Yves-François Blanchet discute avec Valérie Plante devant l'édifice.

Yves-Francois Blanchet a discuté avec la mairesse Valérie Plante devant l'hôtel de ville de Montréal.

Photo : La Presse canadienne / Graham Hughes

Exercer un contrôle plus serré des armes de poing et une meilleure surveillance de la circulation des armes à la frontière avec les États-Unis, voilà deux points de convergence dont ont discuté lundi le chef du Bloc québécois, Yves-François Blanchet, et la mairesse de Montréal, Valérie Plante.

Le Bloc promet de réclamer plus de ressources pour les douaniers et les agents de la GRC à la frontière, en plus d’augmenter les vérifications des acheteurs d’armes, tout en respectant les droits des chasseurs sportifs.

Le parti dirigé par Yves-François Blanchet veut également que le fédéral aille plus loin dans l’interdiction de tout type d’arme d’assaut que ce qui était prévu dans le projet de loi C-21, mort au feuilleton.

Le gouvernement Trudeau avait banni 1500 armes d’assaut en mai 2020. Le Bloc voudrait qu’une catégorie soit ajoutée au Code criminel, comprenant une définition précise de ce qu’est une arme d’assaut.

M. Blanchet a lancé des pointes à ses adversaires tant conservateur que libéral dans ce dossier.

Les conservateurs devraient revoir une certaine mansuétude qu’ils ressentent à l’endroit du lobby des armes à feu et être prêts à être beaucoup plus sévères, a affirmé le chef bloquiste. Quant aux libéraux, ils n’ont pas été à ce point-là insensibles au lobby des armes à feu, en rendant le rachat des armes d’assaut volontaire. Or, un rachat volontaire n’est pas un outil de contrôle adéquat.
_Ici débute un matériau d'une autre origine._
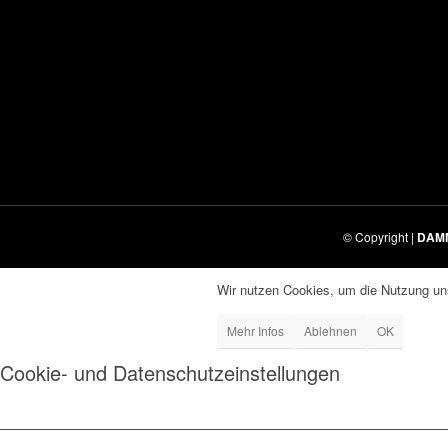
© Copyright |
DAM
Wir nutzen Cookies, um die Nutzung uns
Mehr Infos
Ablehnen
OK
Cookie- und Datenschutzeinstellungen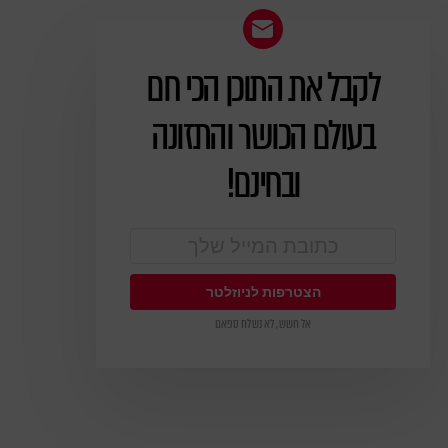
לקבל את התוכן הכי חם
ניוזלטר
בעולם הכושר והתזונה
ובחינם!
אל חשש, לא נשלח ספאם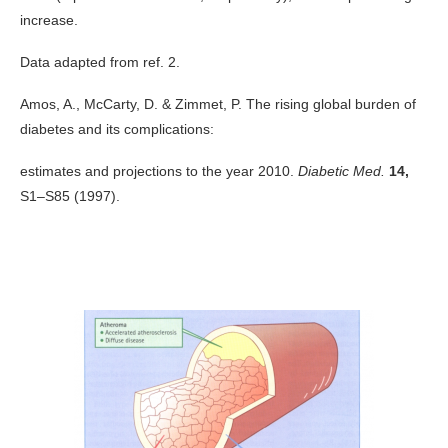
increase.
Data adapted from ref. 2.
Amos, A., McCarty, D. & Zimmet, P. The rising global burden of
diabetes and its complications:
estimates and projections to the year 2010.
Diabetic Med.
14,
S1–S85 (1997).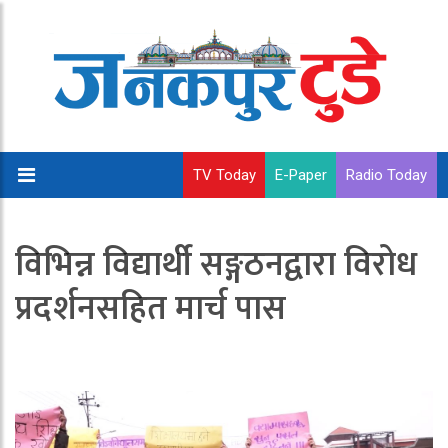
TV Today
E-Paper
Radio Today
विभिन्न विद्यार्थी सङ्गठनद्वारा विरोध
प्रदर्शनसहित मार्च पास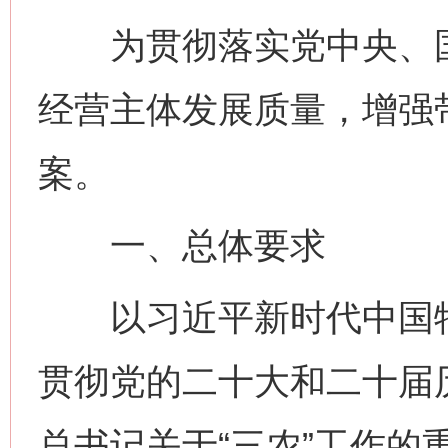
为贯彻落实党中央、国
经营主体发展质量，增强
案。
一、总体要求
以习近平新时代中国特
贯彻党的二十大和二十届
总书记关于“三农”工作的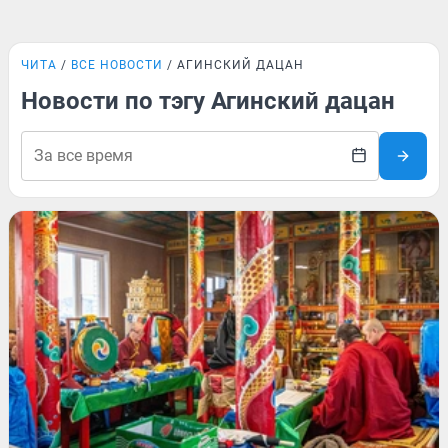
ЧИТА
ВСЕ НОВОСТИ
АГИНСКИЙ ДАЦАН
Новости по тэгу Агинский дацан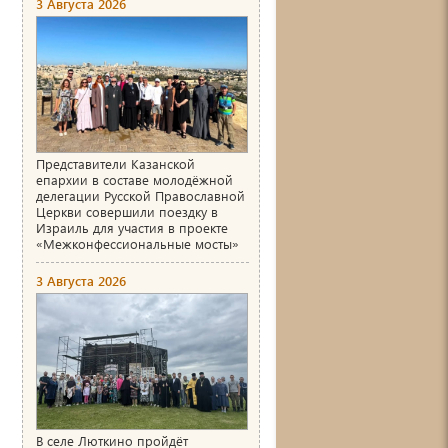
3 Августа 2026
Представители Казанской
епархии в составе молодёжной
делегации Русской Православной
Церкви совершили поездку в
Израиль для участия в проекте
«Межконфессиональные мосты»
3 Августа 2026
В селе Люткино пройдёт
En outre, Yves-François Blanchet reproche à Justin Trudeau d’avoir renvoyé la responsabilité de la lutte contre la circulation des armes de poing aux municipalités. Il estime que le fédéral devrait, à tout le moins, la confier au Québec et aux autres provinces.

La mairesse Plante avait fait de la lutte contre la criminalité et les armes l’une de ses principales demandes aux partis fédéraux pour la présente campagne électorale. Elle constate un certain consensus au sujet des armes d’assaut, mais estime qu’on ne parle pas des armes de poing.

Présentement, ce qui circule à Montréal, ce sont des armes de poing. Un moment donné, il va falloir qu’on prenne nos responsabilités. Donc, j’apprécie beaucoup que vous soyez là pour en parler, ça m’interpelle. Vous êtes le premier qui nous dit : oui je veux qu’on en parle, je vais le mettre de l’avant, a souligné Valérie Plante.